Step 3: Choose the preferred kernel and proceed with the subsequent steps.

../../../../_images/Notebook_page.png — Noteboook#

Step 4: Import the necessary libraries like pandas, conversight, Dataset and Smart Analytics.

import pandas as pd
from conversight import Dataset, SmartAnalytics
#this will import the libraries.

Step 5: Provide the DatasetID associated with the dataset you aim to load the data from.

ds - Dataset('659f9fcc-NNP80qFIi')
#this will connect your dataset.

Step 6: Then upload the desired document (Excel/CSV) that you intend to load into the dataset within ConverSight using the Upload Files icon.

Step 7: Read all the data in the file using the command df=pd.read_csv(“Filename.csv”). To view all the columns of the data, use the command pd.set_option(“display.max_columns”,None).

df=pd.read_csv("road_leg_shipments_202310241150.csv")
pd.set_option("display.max_cloumns",None)
df.head()
#this will display all the data in the uploaded file.

Step 8: Utilize the df[df.duplicated()] command to reveal any duplicate columns present in the file after it has been read. If there are duplicate columns in that file remove them and then proceed further.

df[df.duplicated()]
#this will display all duplicate columns.

Step 9: The command df.info() in Python, specifically using pandas, is used to display a concise summary of a Data Frame.

Here is what each part does:
df: This refers to the Data Frame you are working with.
.info(): This method provides essential information about the Data Frame, including:

The data types of each column.
The number of non-null (non-missing) values in each column.
The memory usage of the Data Frame.

The output will give you a quick overview of the structure and content of your Data Frame, helping you understand the types of data it contains and identify any missing values.

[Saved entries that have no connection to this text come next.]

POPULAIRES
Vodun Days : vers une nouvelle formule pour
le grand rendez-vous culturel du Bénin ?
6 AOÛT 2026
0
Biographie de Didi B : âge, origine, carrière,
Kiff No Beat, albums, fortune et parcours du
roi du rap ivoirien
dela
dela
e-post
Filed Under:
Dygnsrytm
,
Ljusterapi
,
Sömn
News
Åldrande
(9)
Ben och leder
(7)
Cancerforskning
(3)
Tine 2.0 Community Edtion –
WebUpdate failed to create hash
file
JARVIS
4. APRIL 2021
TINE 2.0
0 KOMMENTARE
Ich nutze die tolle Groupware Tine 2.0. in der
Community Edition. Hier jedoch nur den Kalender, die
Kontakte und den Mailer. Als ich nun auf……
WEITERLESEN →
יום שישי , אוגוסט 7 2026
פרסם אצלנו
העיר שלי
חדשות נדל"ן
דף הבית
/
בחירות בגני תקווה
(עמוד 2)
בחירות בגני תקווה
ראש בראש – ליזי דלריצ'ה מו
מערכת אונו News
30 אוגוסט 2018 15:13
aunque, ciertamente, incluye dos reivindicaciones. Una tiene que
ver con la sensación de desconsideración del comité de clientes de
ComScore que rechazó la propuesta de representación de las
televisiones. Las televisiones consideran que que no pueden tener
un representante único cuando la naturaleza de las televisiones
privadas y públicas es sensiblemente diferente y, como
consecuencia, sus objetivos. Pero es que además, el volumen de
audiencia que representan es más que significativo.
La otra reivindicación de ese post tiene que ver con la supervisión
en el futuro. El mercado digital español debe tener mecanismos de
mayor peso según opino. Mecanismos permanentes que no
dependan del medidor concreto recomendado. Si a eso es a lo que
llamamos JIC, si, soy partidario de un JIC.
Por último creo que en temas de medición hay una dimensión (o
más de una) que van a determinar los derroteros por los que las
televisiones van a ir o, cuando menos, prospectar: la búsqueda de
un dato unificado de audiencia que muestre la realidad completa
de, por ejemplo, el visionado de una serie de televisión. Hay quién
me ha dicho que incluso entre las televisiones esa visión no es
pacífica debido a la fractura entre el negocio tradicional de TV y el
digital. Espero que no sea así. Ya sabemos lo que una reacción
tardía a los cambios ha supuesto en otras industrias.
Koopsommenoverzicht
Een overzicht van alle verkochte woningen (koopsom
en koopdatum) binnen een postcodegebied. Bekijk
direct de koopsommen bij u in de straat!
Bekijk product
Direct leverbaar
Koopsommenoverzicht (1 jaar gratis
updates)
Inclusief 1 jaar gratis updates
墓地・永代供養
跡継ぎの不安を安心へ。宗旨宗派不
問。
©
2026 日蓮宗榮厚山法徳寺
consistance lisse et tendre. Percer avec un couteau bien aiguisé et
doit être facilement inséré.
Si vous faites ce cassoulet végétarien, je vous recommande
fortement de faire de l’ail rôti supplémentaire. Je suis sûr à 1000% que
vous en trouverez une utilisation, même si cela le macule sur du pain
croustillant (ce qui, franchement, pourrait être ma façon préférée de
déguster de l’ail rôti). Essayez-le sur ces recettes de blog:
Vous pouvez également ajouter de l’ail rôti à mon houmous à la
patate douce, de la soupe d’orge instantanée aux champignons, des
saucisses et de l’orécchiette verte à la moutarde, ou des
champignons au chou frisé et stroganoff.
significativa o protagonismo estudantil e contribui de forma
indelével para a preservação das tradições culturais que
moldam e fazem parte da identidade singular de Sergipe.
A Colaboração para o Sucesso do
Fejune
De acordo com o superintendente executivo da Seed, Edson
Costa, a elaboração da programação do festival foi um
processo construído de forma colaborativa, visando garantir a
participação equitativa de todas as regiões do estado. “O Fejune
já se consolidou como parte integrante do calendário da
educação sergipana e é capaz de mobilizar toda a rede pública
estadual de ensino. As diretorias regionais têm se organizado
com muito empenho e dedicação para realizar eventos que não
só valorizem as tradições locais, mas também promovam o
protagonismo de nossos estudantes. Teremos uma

Step 10: In ConverSight there are four categories of columns they are dimensions, metrics, date, flag.

Dimensions – All columns in the dimension category must be of the datatype str or object.
Metrics – All columns in the metrics category must be of the datatype int or float.
Date – All columns in the date category must be of the datatype datetime.
Flag – All columns in the flag category must be of datatype binary or boolean.

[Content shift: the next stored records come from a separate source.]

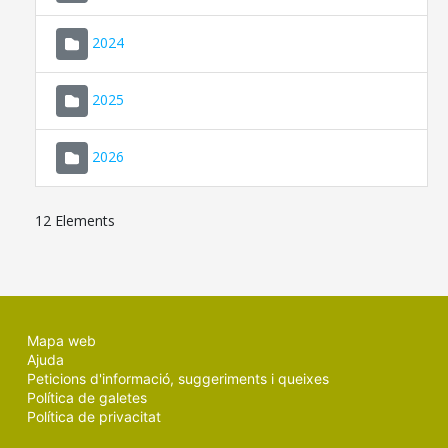
2024
2025
2026
12 Elements
Mapa web
Ajuda
Peticions d'informació, suggeriments i queixes
Política de galetes
Política de privacitat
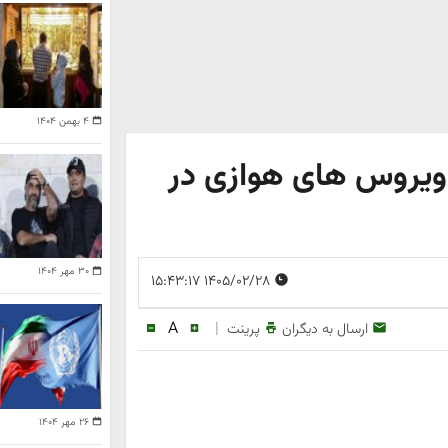
۴ بهمن ۱۴۰۴
یروس‌ های هوازی در
۳۰ مهر ۱۴۰۴
۱۴۰۵/۰۲/۲۸ ۱۵:۴۳:۱۷
A
|
ارسال به دیگران
پرینت
۲۶ مهر ۱۴۰۴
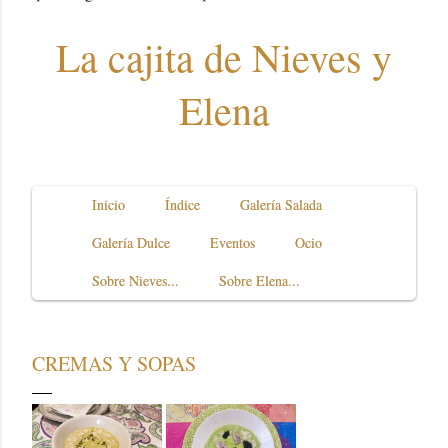
La cajita de Nieves y
Elena
Inicio
Índice
Galería Salada
Galería Dulce
Eventos
Ocio
Sobre Nieves...
Sobre Elena...
CREMAS Y SOPAS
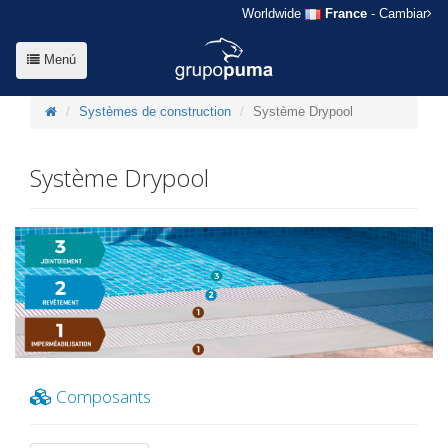
Worldwide
France
- Cambiar
Menú
Systèmes de construction
Système Drypool
Système Drypool
Composants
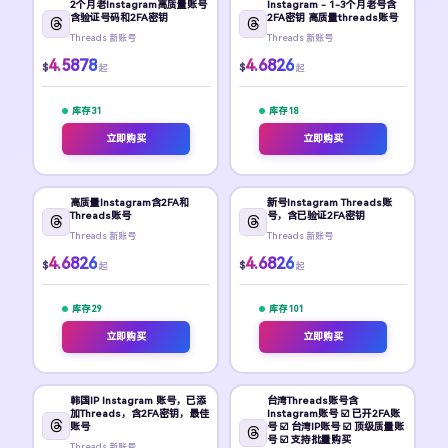
2个月老Instagram高质量账号
Instagram - 1-3个月老号含
含验证号码和2FA密钥
2FA密钥 高质量threads账号
Threads 新账号
Threads 新账号
4.5878
4.6826
$
$
起
起
库存 31
库存 18
立即购买
立即购买
高质量Instagram含2FA和
新号Instagram Threads账
Threads账号
号，含已验证2FA密钥
Threads 新账号
Threads 新账号
4.6826
4.6826
$
$
起
起
库存 29
库存 101
立即购买
立即购买
韩国IP Instagram 账号，已添
台湾Threads账号含
加Threads，含2FA密钥，最佳
Instagram账号 ☑️ 已开2FA账
账号
号 ☑️ 台湾IP账号 ☑️ 顶级质量账
号 ☑️ 支持批量购买
Threads 新账号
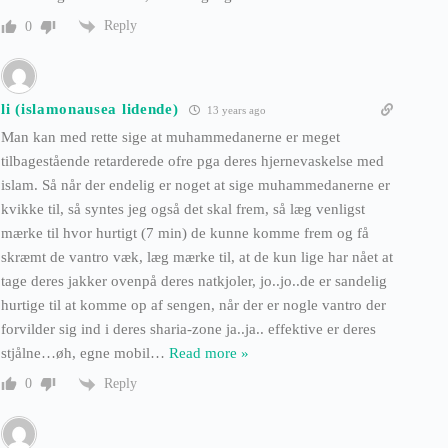
Reply
0
li (islamonausea lidende)
13 years ago
Man kan med rette sige at muhammedanerne er meget
tilbagestående retarderede ofre pga deres hjernevaskelse med
islam. Så når der endelig er noget at sige muhammedanerne er
kvikke til, så syntes jeg også det skal frem, så læg venligst
mærke til hvor hurtigt (7 min) de kunne komme frem og få
skræmt de vantro væk, læg mærke til, at de kun lige har nået at
tage deres jakker ovenpå deres natkjoler, jo..jo..de er sandelig
hurtige til at komme op af sengen, når der er nogle vantro der
forvilder sig ind i deres sharia-zone ja..ja.. effektive er deres
stjålne…øh, egne mobil
…
Read more »
Reply
0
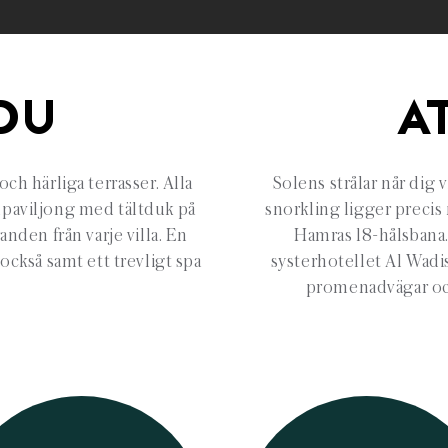
DU
A
ch härliga terrasser. Alla
Solens strålar når di
dpaviljong med tältduk på
snorkling ligger precis 
nden från varje villa. En
Hamras 18-hålsbana.
också samt ett trevligt spa
systerhotellet Al Wadi
promenadvägar oc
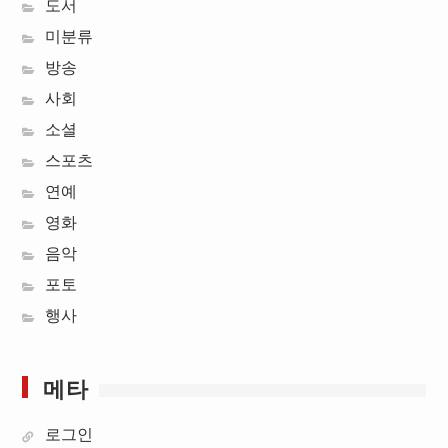
도서
미분류
방송
사회
소셜
스포츠
연예
영화
음악
포토
행사
메타
로그인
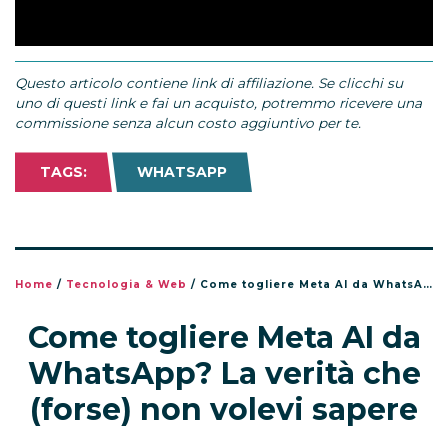
Questo articolo contiene link di affiliazione. Se clicchi su
uno di questi link e fai un acquisto, potremmo ricevere una
commissione senza alcun costo aggiuntivo per te.
TAGS:
WHATSAPP
Home
/
Tecnologia & Web
/
Come togliere Meta AI da WhatsApp? La verità che (forse) non volevi sapere
Come togliere Meta AI da
WhatsApp? La verità che
(forse) non volevi sapere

Step 11: Modify the data types in a way using the astype command that aligns with the four categories in ConverSight. Subsequently, verify these changes by employing the ds.info() command.

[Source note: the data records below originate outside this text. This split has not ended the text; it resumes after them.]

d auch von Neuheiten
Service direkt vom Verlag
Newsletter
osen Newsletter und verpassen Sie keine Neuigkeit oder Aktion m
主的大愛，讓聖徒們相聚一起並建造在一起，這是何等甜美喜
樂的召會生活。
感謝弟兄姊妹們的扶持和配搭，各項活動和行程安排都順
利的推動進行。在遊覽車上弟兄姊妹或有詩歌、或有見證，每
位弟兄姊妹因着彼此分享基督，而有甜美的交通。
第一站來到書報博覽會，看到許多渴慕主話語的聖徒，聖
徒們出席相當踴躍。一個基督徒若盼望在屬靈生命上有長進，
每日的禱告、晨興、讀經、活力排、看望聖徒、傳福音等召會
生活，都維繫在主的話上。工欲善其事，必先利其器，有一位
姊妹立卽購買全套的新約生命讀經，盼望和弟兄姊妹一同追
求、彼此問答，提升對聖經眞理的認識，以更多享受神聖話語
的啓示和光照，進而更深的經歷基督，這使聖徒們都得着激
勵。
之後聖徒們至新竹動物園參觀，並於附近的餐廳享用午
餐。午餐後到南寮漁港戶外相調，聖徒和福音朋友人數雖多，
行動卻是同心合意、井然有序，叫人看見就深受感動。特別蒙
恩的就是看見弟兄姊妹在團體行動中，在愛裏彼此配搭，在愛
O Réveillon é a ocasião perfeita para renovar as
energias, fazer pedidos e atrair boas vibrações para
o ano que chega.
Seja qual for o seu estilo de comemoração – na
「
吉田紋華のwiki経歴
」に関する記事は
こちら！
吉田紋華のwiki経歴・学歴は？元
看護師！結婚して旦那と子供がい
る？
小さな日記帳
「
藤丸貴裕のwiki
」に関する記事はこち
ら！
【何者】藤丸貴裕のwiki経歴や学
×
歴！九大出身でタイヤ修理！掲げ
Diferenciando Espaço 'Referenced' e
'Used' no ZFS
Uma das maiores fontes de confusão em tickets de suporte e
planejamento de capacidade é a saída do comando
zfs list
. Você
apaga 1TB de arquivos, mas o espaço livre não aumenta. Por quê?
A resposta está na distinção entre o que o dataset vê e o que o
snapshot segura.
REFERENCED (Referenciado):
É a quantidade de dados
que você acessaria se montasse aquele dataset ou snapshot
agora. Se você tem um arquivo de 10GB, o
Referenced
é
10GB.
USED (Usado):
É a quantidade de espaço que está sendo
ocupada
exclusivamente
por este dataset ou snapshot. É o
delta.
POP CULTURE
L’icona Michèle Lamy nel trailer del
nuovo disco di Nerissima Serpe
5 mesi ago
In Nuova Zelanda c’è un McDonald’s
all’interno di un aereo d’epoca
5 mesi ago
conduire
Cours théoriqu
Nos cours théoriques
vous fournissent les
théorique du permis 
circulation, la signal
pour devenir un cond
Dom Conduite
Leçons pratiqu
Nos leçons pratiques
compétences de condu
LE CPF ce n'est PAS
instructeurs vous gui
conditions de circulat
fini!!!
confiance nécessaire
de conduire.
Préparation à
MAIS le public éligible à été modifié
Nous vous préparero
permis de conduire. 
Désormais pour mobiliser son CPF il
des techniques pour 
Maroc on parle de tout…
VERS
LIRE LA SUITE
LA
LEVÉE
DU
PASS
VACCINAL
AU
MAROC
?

df['id'] = df['id'].astype(str)
df['client_id'] = df['client_id'].astype(str)
df['master_shipment_id'] = df['master_shipment_id'].astype(str).str.rstrip('.0')
df['transport_receipt_no'] = df['transport_receipt_no'].astype(str)
df['carrier_id'] = df['carrier_id'].astype(str)
df['service_id'] = df['service_id'].astype(str)
df['created_user_name'] = df['created_user_name'].astype(str)
df['service_leg_id'] = df['service_leg_id'].astype(str)
df['customer_reference_number'] = df['customer_reference_number'].astype(str)
df['search_customer_reference_number'] = df['search_customer_reference_number'].astype(str)
df['vehicle_id'] = df['vehicle_id'].astype(str)
df['snapshot_file_path'] = df['snapshot_file_path'].astype(str)
df['last_completed_event'] = df['last_completed_event'].astype(str)
df['carrier_type'] = df['carrier_type'].astype(str)
df['next_event'] = df['next_event'].astype(str)
df['home_bl_no'] = df['home_bl_no'].astype(str)
df['home_awb_no'] = df['home_awb_no'].astype(str)
df['snapshot_bucket'] = df['snapshot_bucket'].astype(str)
df['is_vendor_accepted'] = df['is_vendor_accepted'].astype(str)
df['type'] = df['type'].astype(str)
df['vehicle_type'] = df['vehicle_type'].astype(str)
df['carrier_name'] = df['carrier_name'].astype(str)
df['created_user_email'] = df['created_user_email'].astype(str)
df['created_user_name'] = df['created_user_name'].astype(str)
df['remarks'] = df['remarks'].astype(str)
#this will modify all datatypes of the columns.

Step 12: Use the following code snippet to fill null values in the Excel/CSV file.

import numpy as np
#code to fill null values
for col in df.columns:
    if df[col].dtype == 'object':  # Check if the column is of string type
        df[col].fillna("", inplace=True)
        df[col]=df[col].astype(str).str.replace('nan', '') 
    elif df[col].dtype == 'float64':  # Check if the column is of float type
        df[col].fillna(0.0, inplace=True)
        df[col].replace(np.NaN, 0.0, inplace=True)
    elif df[col].dtype == 'int64':  # Check if the column is of integer type
        df[col].fillna(0, inplace=True)
        df[col].replace(np.NaN, 0, inplace=True)
#this will fill null values.

Step 13: Check the datatypes of all the columns using the df.dtypes command.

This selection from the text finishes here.